Gov. Spencer Cox promotes tolerance, engagement, mental health during visit to Wasatch High School
Earlier this week, Governor Spencer Cox stopped by Wasatch High School. During a high-energy speech and Q&A session, he got vulnerable while discussing some of the challenges young people face that are most personal to him.
After a warm welcome in the school auditorium Wednesday, Cox touted highlights of his term, including social media restrictions, water bills and tax cuts. He also made points about why there’s never been a better time to be alive and no better place to live than Utah.
“I’ve been to a lot of high schools, and I’ve never felt the energy I feel today at Wasatch High,” Cox said. “So, congratulations; this is really impressive.”
Cox and a panel of five students asked each other questions.
Students’ questions touched on what skills to learn in high school, how the state determines education funding and how to balance political pressures with openness to change.
Lauren Holmes asked Cox what advice he would give his teenage self. He said those years were a dark time for him between family issues and being bullied, and he would tell his younger self that life gets better.
“I remember that first week in middle school, I got put in a garbage can in the middle of the hallway as people were walking by. There was some bullying there,” Cox said. “I started to think that the world would be a better place if I wasn’t around. And I share that because I know, statistically, there are several people in the audience today who have had those thoughts in the past year.”
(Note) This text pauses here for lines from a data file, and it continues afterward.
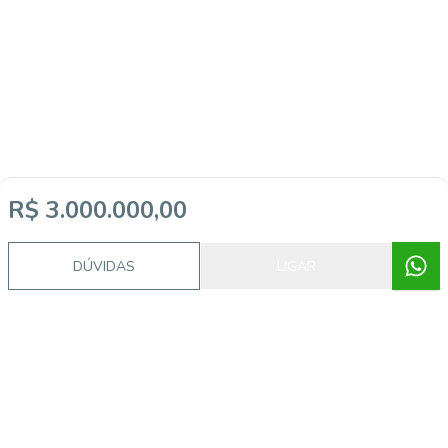
R$ 3.000.000,00
DÚVIDAS
LIGAR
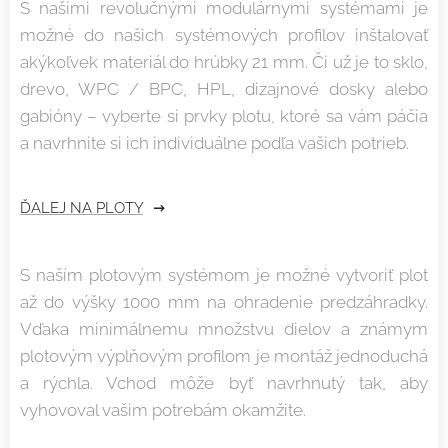
S našimi revolučnými modulárnymi systémami je
možné do našich systémových profilov inštalovať
akýkoľvek materiál do hrúbky 21 mm. Či už je to sklo,
drevo, WPC / BPC, HPL, dizajnové dosky alebo
gabióny – vyberte si prvky plotu, ktoré sa vám páčia
a navrhnite si ich individuálne podľa vašich potrieb.
ĎALEJ NA PLOTY
S naším plotovým systémom je možné vytvoriť plot
až do výšky 1000 mm na ohradenie predzáhradky.
Vďaka minimálnemu množstvu dielov a známym
plotovým výplňovým profilom je montáž jednoduchá
a rýchla. Vchod môže byť navrhnutý tak, aby
vyhovoval vašim potrebám okamžite.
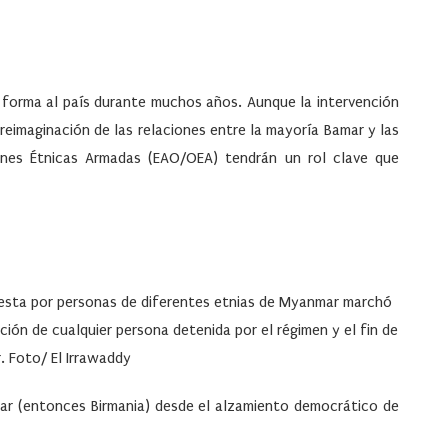
 forma al país durante muchos años. Aunque la intervención
 reimaginación de las relaciones entre la mayoría Bamar y las
ones Étnicas Armadas (EAO/OEA) tendrán un rol clave que
uesta por personas de diferentes etnias de Myanmar marchó
ación de cualquier persona detenida por el régimen y el fin de
r. Foto/ El Irrawaddy
nmar (entonces Birmania) desde el alzamiento democrático de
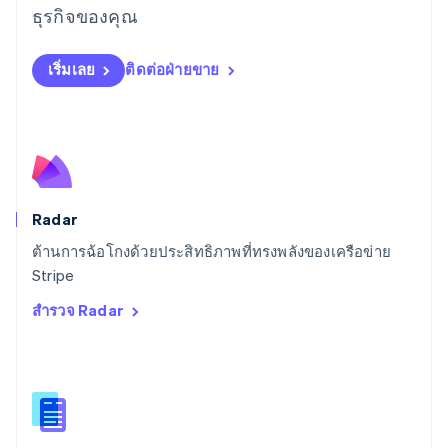
English
ธุรกิจของคุณ
สเปน
Español
English
สโลวาเกีย
เริ่มเลย
ติดต่อฝ่ายขาย
English
สโลวีเนีย
English
Italiano
สวิตเซอร์แลนด์
Deutsch
Français
Italiano
English
สวีเดน
Svenska
English
Radar
สหรัฐอเมริกา
English
Español
简体中文
ต้านการฉ้อโกงด้วยประสิทธิภาพที่ทรงพลังของเครือข่าย
สหรัฐอาหรับเอมิเรตส์
Stripe
English
สำรวจ Radar
สหราชอาณาจักร
English
สาธารณรัฐเช็ก
English
สิงคโปร์
English
简体中文
ออสเตรเลีย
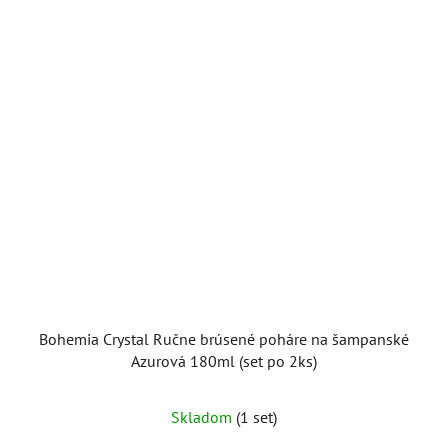
Bohemia Crystal Ručne brúsené poháre na šampanské
Azurová 180ml (set po 2ks)
Skladom
(1 set)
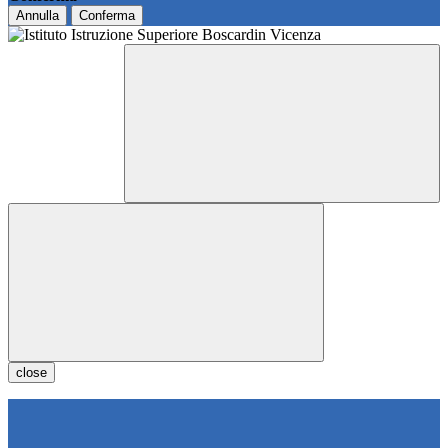
Annulla
Conferma
close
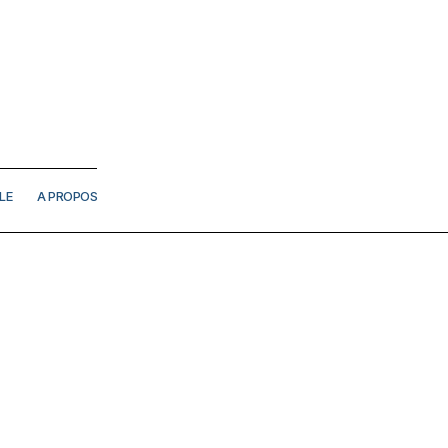
LE
A PROPOS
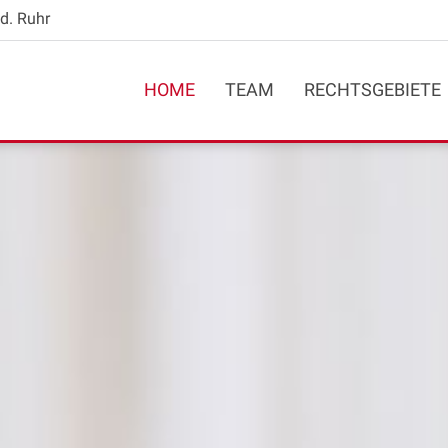
d. Ruhr
HOME
TEAM
RECHTSGEBIETE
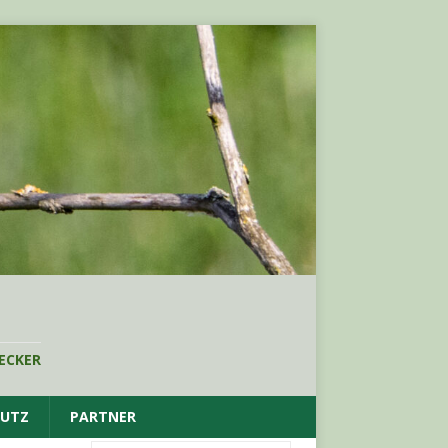
ECKER
HUTZ
PARTNER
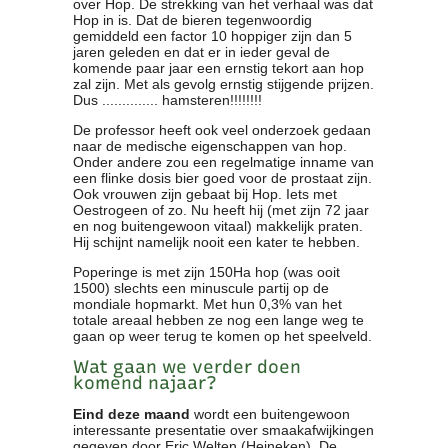
over Hop. De strekking van het verhaal was dat
Hop in is. Dat de bieren tegenwoordig
gemiddeld een factor 10 hoppiger zijn dan 5
jaren geleden en dat er in ieder geval de
komende paar jaar een ernstig tekort aan hop
zal zijn. Met als gevolg ernstig stijgende prijzen.
Dus .............. hamsteren!!!!!!!!
De professor heeft ook veel onderzoek gedaan
naar de medische eigenschappen van hop.
Onder andere zou een regelmatige inname van
een flinke dosis bier goed voor de prostaat zijn.
Ook vrouwen zijn gebaat bij Hop. Iets met
Oestrogeen of zo. Nu heeft hij (met zijn 72 jaar
en nog buitengewoon vitaal) makkelijk praten.
Hij schijnt namelijk nooit een kater te hebben.
Poperinge is met zijn 150Ha hop (was ooit
1500) slechts een minuscule partij op de
mondiale hopmarkt. Met hun 0,3% van het
totale areaal hebben ze nog een lange weg te
gaan op weer terug te komen op het speelveld.
Wat gaan we verder doen
komend najaar?
Eind deze maand
wordt een buitengewoon
interessante presentatie over smaakafwijkingen
gegeven door Eric Welten (Heineken). De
Next, he urged the roughly 1,000 high-schoolers to seek help if they have suicidal thoughts and to check in with friends who may be struggling.
“I need you to stay,” Cox said. “I desperately need you to stay. We need all of you. There is something very special in your future, something special for you to accomplish, something that only you can do in this life, people whose lives only you can touch, and we need you here for that. And I’m very grateful for good people in my life who helped me see there was a brighter future ahead for me.”
He told people they should use the SafeUT app if they prefer that option for reaching a mental health professional.
After Cox asked the student panel its favorite and least favorite things about high school, he also asked the crowd to think of one word to describe the country. Responses included “divided,” “potential” and “superior.”
Hank Hanssen said he’s concerned about the state of the nation because of political division.
“The opposing views are not the problem; it’s what we do with those and how adamant we are to the people that don’t believe the same things, and that is just hurtful,” Hanssen said. “That is sad, and I think that we are so united together, and as we break apart further and further, I think that is really detrimental to the strength of our nation and our state.”
Cox repeatedly encouraged the students to tolerate and learn from people they disagree with.
The visit was one of three to high schools Cox made Wednesday, between assemblies at Uintah High School and Park City High School. It’s part of an initiative the governor began last month to visit all of Utah’s 29 counties and meet with students, residents and business owners.
After the speech at Wasatch High, Cox said he’s gained appreciation for young Utahns’ ideas.
“I've learned that we underestimate sometimes our young people, our amazing students,” Cox said. “They're paying more attention than we give them credit for. They actually have ideas and solutions that we need to listen to.”